Myofascial Release (MFR) is a manual therapy, which assesses and treats painful soft tissues. Adhesions and restrictions in soft tissues and fascia can restrict mobility and create myofascial pain. Releasing such restrictions or myofascial trigger points (MTrPs) can increase mobility and provide myofascial pain relief. The therapy technique is just one of many available at the Brisbane (Morningside) MSK Clinic. The medical doctor and founder of Osteopathic Medicine, Andrew Still, has been credited with pioneering Myofascial Release techniques. However, there have been other well-known contributions to MFR techniques notably by Ida Rolf (Rolfing). The specific term "Myofascial Release" came about much later in the 1960s, through the work of an Osteopath "Robert Ward" and Physiotherapist "John Barnes". Muscles, fascia and the fascial network, play a large part in the theory behind the method and its development, as do Myofascial Trigger Point's (MTrP's) or TrP's for short. In brief, trigger points are hyperirritable taut bands within muscle tissues and structures. Some fascial release methods look to precisely locate and treat TrP's and other techniques have a broader scope. Actual research relating to the field of fascia is a relatively new area of study (a few decades).

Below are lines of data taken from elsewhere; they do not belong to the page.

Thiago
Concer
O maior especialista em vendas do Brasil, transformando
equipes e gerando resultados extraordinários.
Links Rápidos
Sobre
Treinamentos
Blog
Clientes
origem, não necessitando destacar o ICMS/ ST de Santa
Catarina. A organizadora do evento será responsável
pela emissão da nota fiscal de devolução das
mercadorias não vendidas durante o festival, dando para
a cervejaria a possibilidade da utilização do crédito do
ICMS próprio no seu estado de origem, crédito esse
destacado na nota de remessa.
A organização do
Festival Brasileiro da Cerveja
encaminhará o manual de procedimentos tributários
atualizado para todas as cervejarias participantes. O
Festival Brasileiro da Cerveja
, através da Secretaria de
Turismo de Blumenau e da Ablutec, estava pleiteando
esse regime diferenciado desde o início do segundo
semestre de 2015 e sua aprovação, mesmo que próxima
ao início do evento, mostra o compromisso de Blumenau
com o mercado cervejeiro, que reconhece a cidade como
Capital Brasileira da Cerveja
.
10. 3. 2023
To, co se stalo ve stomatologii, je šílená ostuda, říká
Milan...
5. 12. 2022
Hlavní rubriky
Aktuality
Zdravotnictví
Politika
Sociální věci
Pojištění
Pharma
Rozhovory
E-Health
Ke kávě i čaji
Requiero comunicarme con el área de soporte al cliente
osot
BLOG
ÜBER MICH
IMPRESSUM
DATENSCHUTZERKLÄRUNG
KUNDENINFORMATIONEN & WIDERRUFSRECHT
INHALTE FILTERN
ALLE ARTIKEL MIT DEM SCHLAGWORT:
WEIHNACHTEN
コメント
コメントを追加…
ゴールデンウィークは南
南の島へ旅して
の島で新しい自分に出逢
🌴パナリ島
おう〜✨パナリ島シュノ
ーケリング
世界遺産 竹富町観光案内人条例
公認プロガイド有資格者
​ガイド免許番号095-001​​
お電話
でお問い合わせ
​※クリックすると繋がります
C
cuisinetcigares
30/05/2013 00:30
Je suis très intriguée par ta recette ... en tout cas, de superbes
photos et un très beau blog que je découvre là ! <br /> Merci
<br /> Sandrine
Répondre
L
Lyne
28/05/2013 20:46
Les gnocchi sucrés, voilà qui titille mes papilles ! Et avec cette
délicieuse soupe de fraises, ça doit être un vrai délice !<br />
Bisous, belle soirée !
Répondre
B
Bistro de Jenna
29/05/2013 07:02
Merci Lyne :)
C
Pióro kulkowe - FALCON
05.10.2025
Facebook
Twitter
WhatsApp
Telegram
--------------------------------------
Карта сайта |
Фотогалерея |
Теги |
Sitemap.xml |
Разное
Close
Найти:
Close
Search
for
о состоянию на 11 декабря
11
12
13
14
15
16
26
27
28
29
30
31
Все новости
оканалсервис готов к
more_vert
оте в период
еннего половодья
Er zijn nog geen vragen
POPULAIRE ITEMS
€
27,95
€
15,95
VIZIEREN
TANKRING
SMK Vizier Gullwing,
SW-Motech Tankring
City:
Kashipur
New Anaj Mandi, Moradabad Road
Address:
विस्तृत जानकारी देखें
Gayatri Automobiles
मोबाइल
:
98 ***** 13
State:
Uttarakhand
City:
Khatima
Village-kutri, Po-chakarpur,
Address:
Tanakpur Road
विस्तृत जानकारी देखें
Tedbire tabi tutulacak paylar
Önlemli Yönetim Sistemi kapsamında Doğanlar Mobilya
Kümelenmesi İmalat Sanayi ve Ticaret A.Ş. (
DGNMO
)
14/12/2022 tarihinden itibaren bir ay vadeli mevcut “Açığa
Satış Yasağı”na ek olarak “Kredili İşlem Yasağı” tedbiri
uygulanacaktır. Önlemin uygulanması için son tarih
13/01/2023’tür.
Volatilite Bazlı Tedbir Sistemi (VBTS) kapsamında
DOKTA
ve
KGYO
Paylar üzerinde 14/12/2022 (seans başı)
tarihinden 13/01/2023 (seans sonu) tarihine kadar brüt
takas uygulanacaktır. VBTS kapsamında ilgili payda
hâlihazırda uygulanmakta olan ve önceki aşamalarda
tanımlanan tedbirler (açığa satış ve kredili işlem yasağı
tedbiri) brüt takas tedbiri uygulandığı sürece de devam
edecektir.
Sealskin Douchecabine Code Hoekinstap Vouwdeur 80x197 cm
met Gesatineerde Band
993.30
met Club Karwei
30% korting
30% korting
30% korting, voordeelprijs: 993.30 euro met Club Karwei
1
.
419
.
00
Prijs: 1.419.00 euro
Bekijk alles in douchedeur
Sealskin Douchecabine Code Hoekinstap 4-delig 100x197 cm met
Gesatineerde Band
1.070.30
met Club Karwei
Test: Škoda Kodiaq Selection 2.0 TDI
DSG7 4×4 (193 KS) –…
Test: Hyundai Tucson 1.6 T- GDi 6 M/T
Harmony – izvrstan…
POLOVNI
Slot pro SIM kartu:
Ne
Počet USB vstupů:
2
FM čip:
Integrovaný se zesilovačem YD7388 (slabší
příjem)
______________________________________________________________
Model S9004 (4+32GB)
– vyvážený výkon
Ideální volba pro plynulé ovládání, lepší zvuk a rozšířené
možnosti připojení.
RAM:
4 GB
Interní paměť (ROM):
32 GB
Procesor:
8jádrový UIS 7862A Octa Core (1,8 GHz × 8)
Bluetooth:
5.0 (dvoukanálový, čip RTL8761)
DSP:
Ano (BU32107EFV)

Does releasing myofascial tissue work?

Although there is some fascinating research relating to the roles that fascia plays within the human body, there is far less conclusive research concerning the efficacy of MFR. Much of the research behind the roles of fascia stems from anatomists and under the umbrella of medicine. As with any research, research costs time and money and requires funding. Most Allied Health Professionals are required to complete a research component as part of their higher education qualifications, though this research tends to be profession-specific. Some musculoskeletal professionals such as Chiropractors, Osteopaths and Physiotherapists learn many styles of soft-tissue therapy. Allied health professionals may or may not learn myofascial release methods as part of their higher education training. That said, some professionals will undertake further training in myofascial techniques after qualifying in their chosen profession. However, just because MFR techniques may not have conclusive research regarding the efficacy of such techniques does not mean they do not work. Clinical judgement based on training, education, accumulated experience and research covering related areas is all highly relevant. Our principal Musculoskeletal therapist has been using many different myofascial techniques for well over a decade and found them to be extremely effective. He has also found that it is possible to produce fast and sometimes profound and long-lasting results for consumers. As an ex-veteran and somebody who has and continues to be extremely active, our principal became interested in MFR as a means of treating some historic injuries he had and which were not being resolved by the general medicine approach (see the ankle injury article for further details). The process involved a lot of self-experimentation and additional training in a multitude of methods.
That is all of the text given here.